Iron is great for your blood. Without it, you are potentially at risk for anemia, which causes weakness, fatigue, dizziness and more. If you’re dropping meat from your diet, dark leafy greens, beans and tofu are also sources of iron. But you’ll need to have a lot of these plant-based foods in your diet - iron found in plants is not as easily absorbed into the blood as the iron from meat.

This mineral is a big help to your immune system. You can find lots of zinc in dairy, nuts, seeds, legumes and whole grains – not to be confused with refined grains often found in bread and pasta.

Vegetarian Recipes
We’ve found some great recipes that cover a full day to get you started with your vegetarian journey.

Egg and Veggie Scramble


  • 6 eggs
  • 60 mL (1/4 cup) skim milk
  • 1 mL (1/4 tsp) ground black pepper
  • 5 mL (1 tsp) canola oil
  • 375 mL (1 1/2 cups) mixed frozen or fresh vegetables (such as onions, bell peppers, mushrooms)

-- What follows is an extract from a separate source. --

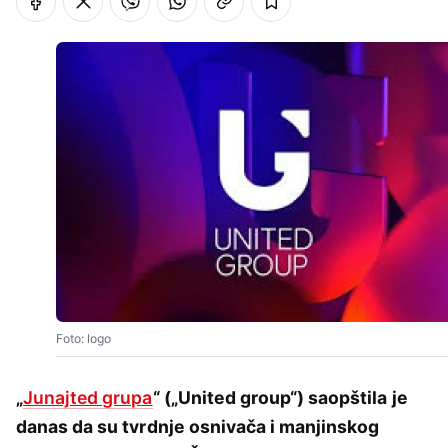
Foto: logo
„
Junajted grupa
“ („United group“) saopštila je
danas da su tvrdnje osnivača i manjinskog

  1. In a bowl, beat together the eggs, milk and ground black pepper
  2. Add oil to a non-stick skillet and heat on medium heat. Add the mixed vegetables and cook for 2-3 minutes stirring until they are tender
  3. Reduce heat and pour the egg mixture over the vegetables. Continue cooking, without stirring, for 3 minutes or until the eggs start to set. Gently push the egg and vegetable mixture towards the centre of the pan and fold over.
  4. Continue gently folding the eggs until they are cooked through, about 3-5 minutes more. Remove from heat and serve immediately.


Carrot Ginger Lentil Soup


  • 10 mL (2 tsp) canola oil
  • 1 onion, chopped
  • 2 cloves garlic, minced
  • 30 mL (2 tbsp) fresh ginger, finely grated
  • 5 mL (1 tsp) ground cumin
  • 1 mL (¼ tsp) black pepper
  • 5 large carrots, peeled and chopped
  • 250 mL (1 cup) dry red lentils, rinsed
  • 5 cups vegetable broth, no added salt


  1. Heat oil in a large pot. Add onions and sauté over medium heat, stirring often, for about 2 minutes.
  2. Add garlic, ginger, cumin, black pepper and carrots and sauté for another 2 minutes, stirring frequently.
  3. Add lentils and stir to combine. Add vegetable broth and bring to a boil.
  4. Turn down heat and simmer, covered, for about 25 minutes, until lentils are cooked and carrots are soft.
  5. Remove from heat. Ladle into blender in batches or alternatively, using an immersion blender, puree soup until smooth.


Tofu and Vegetable Stir Fry


  • 1 package (350 g) extra firm tofu
  • 5 mL (1 tsp) ground ginger
  • 2 mL (1/2 tsp) curry powder
  • Pinch fresh ground pepper
  • 10 mL (2 tsp) sesame oil
  • 1 onion, sliced
  • 2 cloves garlic, minced
  • 1 L (4 cups) fresh or frozen cut vegetables
  • 175 mL (3/4 cup) no salt added vegetable broth
  • 15 mL (1 tbsp) hoisin sauce
  • 5 mL (1 tsp) cornstarch
  • 5 mL (1 tsp) sesame seeds, toasted (optional)


  1. On a cutting board, cut tofu into cubes. Toss cubed tofu with ginger, curry and pepper in a bowl.
  2. In a non-stick skillet, heat oil and brown tofu. Remove to plate. Spray skillet with cooking spray and return to medium heat. Cook onion and garlic for 2 minutes to start softening. Add vegetables.
  3. In a small bowl, whisk together broth, hoisin and cornstarch. Pour into skillet and bring to a simmer. Cover and cook for about 5 minutes. Add tofu back to skillet and stir to coat well.  
  4. Sprinkle with sesame seeds before serving, if using. Enjoy this over cooked brown rice noodles.


Whether you’re going full vegetarian or trying the flexitarian route, vegetarian meals have many benefits.